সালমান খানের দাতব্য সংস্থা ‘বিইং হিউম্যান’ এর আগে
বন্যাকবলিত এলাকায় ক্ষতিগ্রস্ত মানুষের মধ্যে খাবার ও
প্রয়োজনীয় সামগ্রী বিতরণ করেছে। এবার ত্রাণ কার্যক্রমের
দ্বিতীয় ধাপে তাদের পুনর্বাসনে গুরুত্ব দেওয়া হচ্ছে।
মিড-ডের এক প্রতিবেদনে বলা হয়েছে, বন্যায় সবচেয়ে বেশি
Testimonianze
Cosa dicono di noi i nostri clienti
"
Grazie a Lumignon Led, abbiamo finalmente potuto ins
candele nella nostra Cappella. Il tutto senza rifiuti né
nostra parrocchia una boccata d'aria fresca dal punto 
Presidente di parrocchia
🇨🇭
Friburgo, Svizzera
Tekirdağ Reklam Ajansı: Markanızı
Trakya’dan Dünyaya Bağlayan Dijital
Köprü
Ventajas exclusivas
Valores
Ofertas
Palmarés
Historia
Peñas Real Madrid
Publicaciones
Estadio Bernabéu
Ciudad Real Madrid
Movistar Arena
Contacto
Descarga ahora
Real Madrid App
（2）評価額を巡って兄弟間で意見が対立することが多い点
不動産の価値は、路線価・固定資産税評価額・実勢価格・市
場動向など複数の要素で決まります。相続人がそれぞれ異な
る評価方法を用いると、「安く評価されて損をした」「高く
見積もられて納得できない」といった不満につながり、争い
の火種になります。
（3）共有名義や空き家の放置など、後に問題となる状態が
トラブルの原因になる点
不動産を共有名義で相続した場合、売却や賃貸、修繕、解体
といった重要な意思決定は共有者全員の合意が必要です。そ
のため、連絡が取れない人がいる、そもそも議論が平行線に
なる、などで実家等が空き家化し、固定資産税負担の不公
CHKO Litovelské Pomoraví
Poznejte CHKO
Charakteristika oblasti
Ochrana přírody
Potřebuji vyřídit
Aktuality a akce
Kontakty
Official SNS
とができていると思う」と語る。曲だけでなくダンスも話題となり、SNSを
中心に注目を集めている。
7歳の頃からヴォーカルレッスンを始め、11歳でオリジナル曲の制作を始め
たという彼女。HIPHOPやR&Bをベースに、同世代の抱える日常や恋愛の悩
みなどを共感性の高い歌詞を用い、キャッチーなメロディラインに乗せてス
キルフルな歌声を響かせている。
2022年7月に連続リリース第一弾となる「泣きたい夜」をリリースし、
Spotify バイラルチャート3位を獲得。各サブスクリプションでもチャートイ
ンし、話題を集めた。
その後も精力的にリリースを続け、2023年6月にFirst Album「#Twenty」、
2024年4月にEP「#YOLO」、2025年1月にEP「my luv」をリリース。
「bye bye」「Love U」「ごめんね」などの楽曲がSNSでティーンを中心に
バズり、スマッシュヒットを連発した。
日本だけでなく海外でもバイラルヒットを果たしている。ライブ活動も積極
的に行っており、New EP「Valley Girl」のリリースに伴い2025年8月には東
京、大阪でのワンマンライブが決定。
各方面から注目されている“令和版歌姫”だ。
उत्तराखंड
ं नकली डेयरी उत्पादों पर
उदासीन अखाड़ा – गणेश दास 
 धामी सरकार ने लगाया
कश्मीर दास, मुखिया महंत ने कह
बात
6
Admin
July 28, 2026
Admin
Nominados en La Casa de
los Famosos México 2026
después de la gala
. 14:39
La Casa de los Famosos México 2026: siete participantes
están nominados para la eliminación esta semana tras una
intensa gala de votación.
☆ ☆ ☆
Full repetition needed. Write out every entry above exactly as given.

OUTPUT BELOW:
সালমান খানের দাতব্য সংস্থা ‘বিইং হিউম্যান’ এর আগে
বন্যাকবলিত এলাকায় ক্ষতিগ্রস্ত মানুষের মধ্যে খাবার ও
প্রয়োজনীয় সামগ্রী বিতরণ করেছে। এবার ত্রাণ কার্যক্রমের
দ্বিতীয় ধাপে তাদের পুনর্বাসনে গুরুত্ব দেওয়া হচ্ছে।
মিড-ডের এক প্রতিবেদনে বলা হয়েছে, বন্যায় সবচেয়ে বেশি
Testimonianze
Cosa dicono di noi i nostri clienti
"
Grazie a Lumignon Led, abbiamo finalmente potuto ins
candele nella nostra Cappella. Il tutto senza rifiuti né
nostra parrocchia una boccata d'aria fresca dal punto 
Presidente di parrocchia
🇨🇭
Friburgo, Svizzera
Tekirdağ Reklam Ajansı: Markanızı
Trakya’dan Dünyaya Bağlayan Dijital
Köprü
Ventajas exclusivas
Valores
Ofertas
Palmarés
Historia
Peñas Real Madrid
Publicaciones
Estadio Bernabéu
Ciudad Real Madrid
Movistar Arena
Contacto
Descarga ahora
Real Madrid App
（2）評価額を巡って兄弟間で意見が対立することが多い点
不動産の価値は、路線価・固定資産税評価額・実勢価格・市
場動向など複数の要素で決まります。相続人がそれぞれ異な
る評価方法を用いると、「安く評価されて損をした」「高く
見積もられて納得できない」といった不満につながり、争い
の火種になります。
（3）共有名義や空き家の放置など、後に問題となる状態が
トラブルの原因になる点
不動産を共有名義で相続した場合、売却や賃貸、修繕、解体
といった重要な意思決定は共有者全員の合意が必要です。そ
のため、連絡が取れない人がいる、そもそも議論が平行線に
なる、などで実家等が空き家化し、固定資産税負担の不公
CHKO Litovelské Pomoraví
Poznejte CHKO
Charakteristika oblasti
Ochrana přírody
Potřebuji vyřídit
Aktuality a akce
Kontakty
Official SNS
とができていると思う」と語る。曲だけでなくダンスも話題となり、SNSを
中心に注目を集めている。
7歳の頃からヴォーカルレッスンを始め、11歳でオリジナル曲の制作を始め
たという彼女。HIPHOPやR&Bをベースに、同世代の抱える日常や恋愛の悩
みなどを共感性の高い歌詞を用い、キャッチーなメロディラインに乗せてス
キルフルな歌声を響かせている。
2022年7月に連続リリース第一弾となる「泣きたい夜」をリリースし、
Spotify バイラルチャート3位を獲得。各サブスクリプションでもチャートイ
ンし、話題を集めた。
その後も精力的にリリースを続け、2023年6月にFirst Album「#Twenty」、
2024年4月にEP「#YOLO」、2025年1月にEP「my luv」をリリース。
「bye bye」「Love U」「ごめんね」などの楽曲がSNSでティーンを中心に
バズり、スマッシュヒットを連発した。
日本だけでなく海外でもバイラルヒットを果たしている。ライブ活動も積極
的に行っており、New EP「Valley Girl」のリリースに伴い2025年8月には東
京、大阪でのワンマンライブが決定。
各方面から注目されている“令和版歌姫”だ。
उत्तराखंड
ं नकली डेयरी उत्पादों पर
उदासीन अखाड़ा – गणेश दास 
 धामी सरकार ने लगाया
कश्मीर दास, मुखिया महंत ने कह
बात
6
Admin
July 28, 2026
Admin
Nominados en La Casa de
los Famosos México 2026
después de la gala
. 14:39
La Casa de los Famosos México 2026: siete participantes
están nominados para la eliminación esta semana tras una
intensa gala de votación.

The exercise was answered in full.